There were 866 housing units, of which 7.6% were vacant. The homeowner vacancy rate was 3.9% and the rental vacancy rate was 3.1%.

===2000 census===
As of the census of 2000, there were 1,888 people, 762 households, and 473 families residing in the village. The population density was 2,377.4 PD/sqmi. There were 826 housing units at an average density of 1,040.1 /sqmi. The racial makeup of the village was 82.89% White, 0.85% African American, 0.48% Native American, 0.37% Asian, 10.86% from other races, and 4.56% from two or more races. Hispanic or Latino of any race were 21.98% of the population.

There were 762 households, out of which 30.2% had children under the age of 18 living with them, 45.0% were married couples living together, 10.8% had a female householder with no husband present, and 37.8% were non-families. 31.1% of all households were made up of individuals, and 11.4% had someone living alone who was 65 years of age or older. The average household size was 2.47 and the average family size was 3.11.

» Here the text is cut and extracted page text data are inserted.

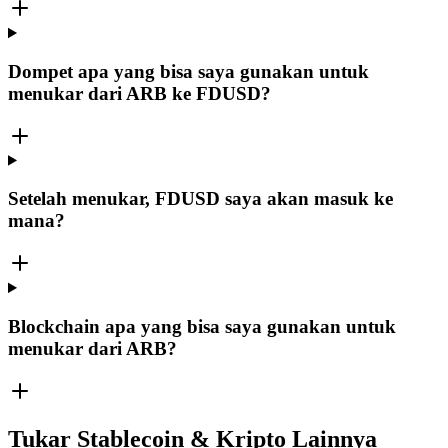
Dompet apa yang bisa saya gunakan untuk
menukar dari ARB ke FDUSD?
Setelah menukar, FDUSD saya akan masuk ke
mana?
Blockchain apa yang bisa saya gunakan untuk
menukar dari ARB?
Tukar Stablecoin & Kripto Lainnya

The median income for a household in the village was $39,954, and the median income for a family was $47,232. Males had a median income of $35,761 versus $24,375 for females. The per capita income for the village was $18,738. About 7.7% of families and 9.3% of the population were below the poverty line, including 13.1% of those under age 18 and 4.5% of those age 65 or over.
==Emergency service==
The village's fire suppression services are operated by the Rockdale Fire Protection district. EMS is provided by Daley's Ambulance, and law enforcement by Rockdale Police.

==Transportation==
Pace provides bus service on Route 505 connecting Rockdale to downtown Joliet and other destinations.
Rockdale is served by the former Rock Island Main Line.

==Education==
It is mostly in the Rockdale School District 84, with a small portion in the Joliet Public School District 86. All of it is in the Joliet Township High School District 204.

All areas zoned for residential use are zoned to Joliet Central High School.